Rumbelows
- Type: Private
- Industry: Electrical retailing
- Founded: 1949
- Founder: Sydney Rumbelow
- Defunct: 1995

= Rumbelows =

UK electrical and electronics retailer

Rumbelows was an electrical and electronics retailer in the United Kingdom that once rivalled Currys, Dixons and Comet.

==History==
The company was established in 1949 by Sydney Rumbelow when he opened his first shop in Hatfield, Hertfordshire. The chain was extended to more shops throughout the 1950s, before being acquired by Thorn Electrical Industries in the early 1960s. In 1969, Thorn extended the Rumbelows name across other regional chains it had bought, including Fred Dawes, NEMS and Strothers. In 1975, J & F Stone was purchased from Great Universal Stores and added to the chain. Centralised control was established from the Nantwich, Cheshire, headquarters.

Several of the former Strothers and NEMS stores also sold records, musical instruments and hifi equipment. The Rumbelows store in Whitechapel, Liverpool had previously been the NEMS music store in the 1960s, when it was run by Brian Epstein, manager of the Beatles.

===Demise===
In 1989 the business was sold to Radio Rentals, which had merged with Thorn Electrical Industries the previous year. Thorn EMI (as Thorn Electrical Industries had become) transferred all of Rumbelows’ rental accounts to its Radio Rentals chain, bolstering its market position. With its core business removed, Rumbelows sought a new identity as a more conventional non-rental retailer, adding home computers to the product mix.

In 1992, Thorn converted some of the remaining Rumbelows shops into DER, Multibroadcast or Radio Rentals branches. Some stores were also converted to the Fona brand, franchised from a Danish electrical retailer and marketed as "The electrical store from Denmark", with adverts starring Brigitte Nielsen.

By the 1990s, the business was making losses and Thorn closed the remaining 285 Rumbelows shops and 36 Fona stores in 1995. Rumbelows had been losing £12 million yearly, and had never made a profit in its 24 years of existence.
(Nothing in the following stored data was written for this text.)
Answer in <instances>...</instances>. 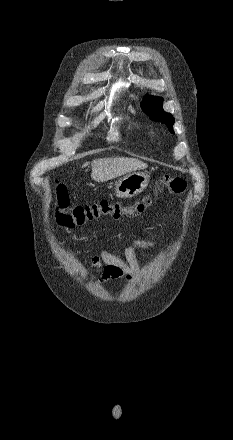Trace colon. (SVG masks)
Listing matches in <instances>:
<instances>
[{"mask_svg": "<svg viewBox=\"0 0 233 440\" xmlns=\"http://www.w3.org/2000/svg\"><path fill=\"white\" fill-rule=\"evenodd\" d=\"M53 185L56 199L55 218L57 223L64 228L82 227L103 216H109L115 220L124 216L135 217L141 215L147 206L151 204L153 197L162 191L167 190L172 194L180 195L186 189V182L183 178L164 174L156 178L154 195H147L131 205L100 200L85 206L70 207L66 187L58 182H54Z\"/></svg>", "mask_w": 233, "mask_h": 440, "instance_id": "obj_1", "label": "colon"}]
</instances>
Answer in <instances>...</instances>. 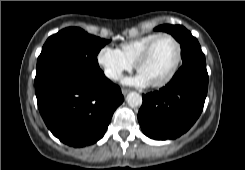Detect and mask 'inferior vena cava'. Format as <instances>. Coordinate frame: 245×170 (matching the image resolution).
Masks as SVG:
<instances>
[{
    "label": "inferior vena cava",
    "mask_w": 245,
    "mask_h": 170,
    "mask_svg": "<svg viewBox=\"0 0 245 170\" xmlns=\"http://www.w3.org/2000/svg\"><path fill=\"white\" fill-rule=\"evenodd\" d=\"M105 75L109 78L117 79L120 76V73L116 70L107 69L105 70Z\"/></svg>",
    "instance_id": "obj_1"
}]
</instances>
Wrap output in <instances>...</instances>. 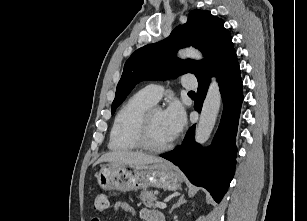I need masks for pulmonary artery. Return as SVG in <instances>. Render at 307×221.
<instances>
[{"label": "pulmonary artery", "instance_id": "e3ab8cb5", "mask_svg": "<svg viewBox=\"0 0 307 221\" xmlns=\"http://www.w3.org/2000/svg\"><path fill=\"white\" fill-rule=\"evenodd\" d=\"M183 87L193 89L197 87V83L193 75H185L182 79ZM141 92L153 103H157L163 96L165 89L159 84H149L145 86Z\"/></svg>", "mask_w": 307, "mask_h": 221}]
</instances>
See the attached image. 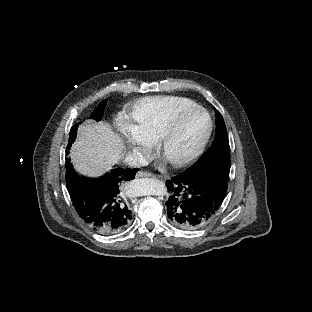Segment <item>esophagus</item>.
Masks as SVG:
<instances>
[{"label": "esophagus", "instance_id": "obj_1", "mask_svg": "<svg viewBox=\"0 0 312 312\" xmlns=\"http://www.w3.org/2000/svg\"><path fill=\"white\" fill-rule=\"evenodd\" d=\"M137 178L141 177H148V178H156L152 173H149L147 171H138L136 174Z\"/></svg>", "mask_w": 312, "mask_h": 312}]
</instances>
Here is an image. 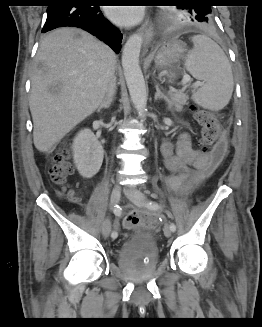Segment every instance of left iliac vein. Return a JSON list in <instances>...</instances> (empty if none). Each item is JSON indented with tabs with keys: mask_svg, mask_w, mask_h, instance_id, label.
Returning a JSON list of instances; mask_svg holds the SVG:
<instances>
[{
	"mask_svg": "<svg viewBox=\"0 0 262 327\" xmlns=\"http://www.w3.org/2000/svg\"><path fill=\"white\" fill-rule=\"evenodd\" d=\"M125 194L133 203H135L138 206H143L147 199L146 196L141 191L135 188L126 189ZM163 231L166 237L171 236L172 231L168 225L164 226Z\"/></svg>",
	"mask_w": 262,
	"mask_h": 327,
	"instance_id": "1",
	"label": "left iliac vein"
}]
</instances>
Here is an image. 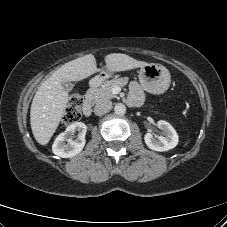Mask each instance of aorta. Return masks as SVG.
Returning a JSON list of instances; mask_svg holds the SVG:
<instances>
[{"label":"aorta","mask_w":227,"mask_h":227,"mask_svg":"<svg viewBox=\"0 0 227 227\" xmlns=\"http://www.w3.org/2000/svg\"><path fill=\"white\" fill-rule=\"evenodd\" d=\"M114 112L117 115H124L126 113V106L122 103H118L114 107Z\"/></svg>","instance_id":"762f6f07"}]
</instances>
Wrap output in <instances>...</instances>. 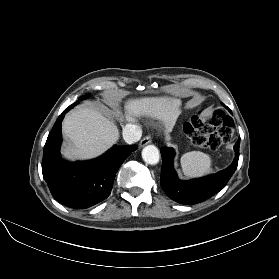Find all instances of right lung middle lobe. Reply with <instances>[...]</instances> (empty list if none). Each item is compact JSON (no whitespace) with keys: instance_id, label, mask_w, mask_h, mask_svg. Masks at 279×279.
Returning a JSON list of instances; mask_svg holds the SVG:
<instances>
[{"instance_id":"1","label":"right lung middle lobe","mask_w":279,"mask_h":279,"mask_svg":"<svg viewBox=\"0 0 279 279\" xmlns=\"http://www.w3.org/2000/svg\"><path fill=\"white\" fill-rule=\"evenodd\" d=\"M88 96H89V95L87 94L86 96H83L82 99H84L85 97H88ZM78 103H79L78 101L75 102V103H73V104L70 105L67 109H68V110L72 109V108H73L74 106H76Z\"/></svg>"}]
</instances>
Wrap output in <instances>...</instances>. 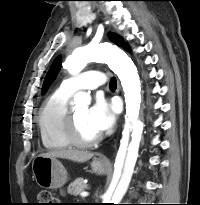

Some stores were sold to Escom, a German PC retail chain, but Escom itself folded in 1998. In the 1980s, Martin Dawes (born c. 1945) carried on the family name in the electrical and electronic retailing sector, with his mobile phone business, which he then sold to Cellnet in March 1999 for £130 million.

==Football sponsorship==
From 1990 to 1992, Rumbelows was the title sponsor of the English Football League Cup, an association football professional competition.